Dance Theater Workshop sends our support to New York City Council Speaker Christine Quinn. We know her to be an inspired leader for culture in New York City. She has championed the arts and brought valuable funding to Dance Theater Workshop and the Chelsea Cultural Partnership.

As current allegations concerning the City Council are sorted out, we wish her well, and hope Speaker Quinn and her staff head into a Mayoral campaign that will continue promoting the importance of arts advocacy.


 

Comments:

  1. Mana Allen

    Ever since DTW announced their plans for a “new direction” for Ellen Robbins, I have been interested in the DTW blog. I am convinced that no one at DTW actually has read all of the heartfelt and passionate responses their post/decision. If they were truly interested in our “wanted opinons”, I think they may have re-considered it in a more serious way. That being said, I find it interesting that the subjects of the majority of the other DTW editorial blog posts are about the relevance of dance in our society and the crisis in the dance community – the disappearance of dance writing, lack of dance awareness and fading reverence for the value of the arts in general.

    David Sheingold calls upon Obama, Clinton and McCain to take the arts seriously - for a commitment to arts education, the DTW blogger community is outraged that someone calls dance increasingly “culturally irrelevant” and is dismayed that one of its revered critics has been removed from her post at The Village Voice. Another post pleads for ideas on how to build new audiences for dance performance. The post about Carla Peterson’s schedule and philosophy as an artistic director is fascinating. When she took over as artistic director at DTW she said she was interested in supporting the work of artists in their fifties and sixties, in supporting them in the “arc” of their lives.

    This is a post supporting our wonderful City Council Speaker Christine Quinn in this crucial moment of her political life. She, as I understand it, helped get DTW funding for educational outreach and is a firm supporter of arts education.

    I can’t help but feel a huge disconnect between DTW’s concerns and their actions. DTW has suddenly chosen to disconnect itself from one of its most valuable resources: Ellen Robbins, her tribe of devoted families and a unique new generation of dance makers. The most obvious way to build new audiences, new respect for dance, new fund-raising for dance, to revive the relevance of dance, is to raise a new generation of dance-builders, of dance-lovers, dance supporters. How can we ask Obama, Clinton and McCain to take commitment to dance education seriously when we allow a “valued colleague” to be uprooted and displaced; to treat her 34 years of service to the DTW community and dance education as so easily expendable; to alienate a large community ready to organize and help thrust DTW into a new era of “relevance”.

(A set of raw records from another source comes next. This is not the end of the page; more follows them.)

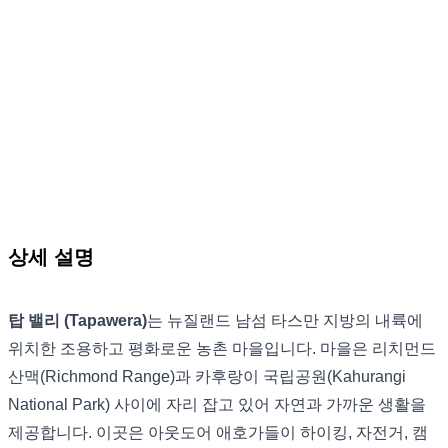
상세 설명
탑 밸리 (Tapawera)
는 뉴질랜드 남섬 타스만 지방의 내륙에
위치한 조용하고 평화로운 농촌 마을입니다. 마을은 리치먼드
산맥(Richmond Range)과 카후랑이 국립공원(Kahurangi
National Park) 사이에 자리 잡고 있어 자연과 가까운 생활을
제공합니다. 이곳은 아웃도어 애호가들이 하이킹, 자전거, 캠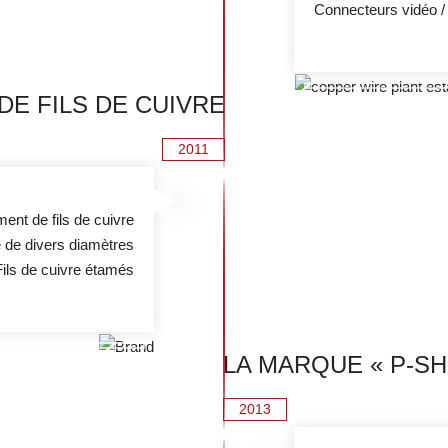
Connecteurs vidéo /
DE FILS DE CUIVRE
2011
ement de fils de cuivre
e de divers diamètres
Fils de cuivre étamés
LA MARQUE « P-SH
2013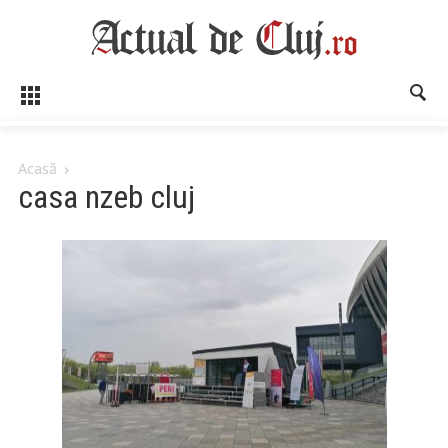
Acasă
casa nzeb cluj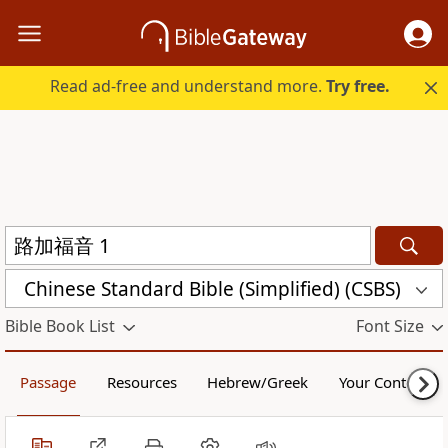
Read ad-free and understand more.
Try free.
Chinese Standard Bible (Simplified) (CSBS)
Bible Book List
Font Size
Passage
Resources
Hebrew/Greek
Your Content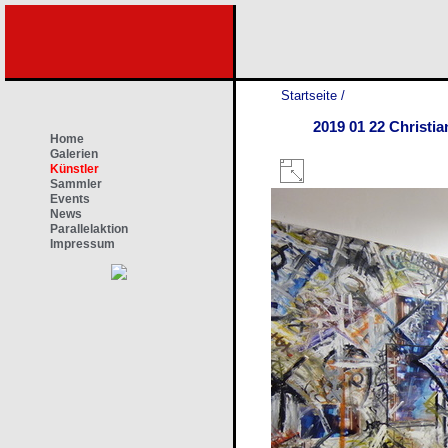
Startseite
/
2019 01 22 Christia
Home
Galerien
Künstler
Sammler
Events
News
Parallelaktion
Impressum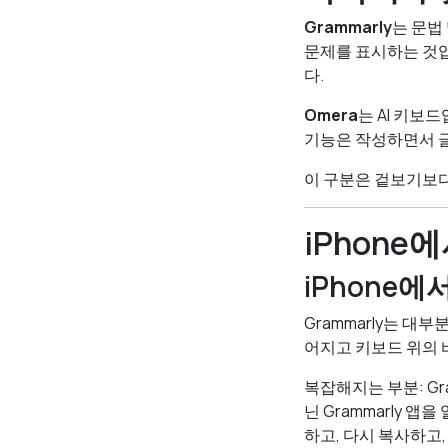
Grammarly
는 문법
문제를 표시하는 것
다.
Omera
는 AI 키보
기능은 작성하면서 글
이 구분은 겉보기보다
iPhone
iPhone에서
Grammarly는 대
어지고 키보드 위의 
복잡해지는 부분: Gra
닌 Grammarly 
하고, 다시 복사하고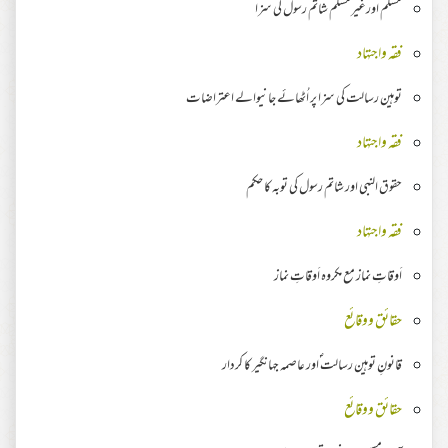
مسلم اورغیرمسلم شاتم رسول کی سزا
فقہ واجتہاد
توہین رسالت کی سزا پر اُٹھائے جانیوالے اعتراضات
فقہ واجتہاد
حقوق النبی اور شاتم رسول کی توبہ کا حکم
فقہ واجتہاد
اَوقاتِ نماز مع مکروہ اَوقاتِ نماز
حقائق ووقائع
قانونِ توہین رسالت ؐاور عاصمہ جہانگیر کا کردار
حقائق ووقائع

    By her own admission, Christine Quinn made a big mistake by hastily making an announcement about the problems in her budget without consulting the members of the council first. She has been willing to take responsibility for her mistakes, for which I admire her. I wish DTW could do the same. I wish DTW could have consulted with its community at-large before making this rash decision.

    Actions speak louder than blogs.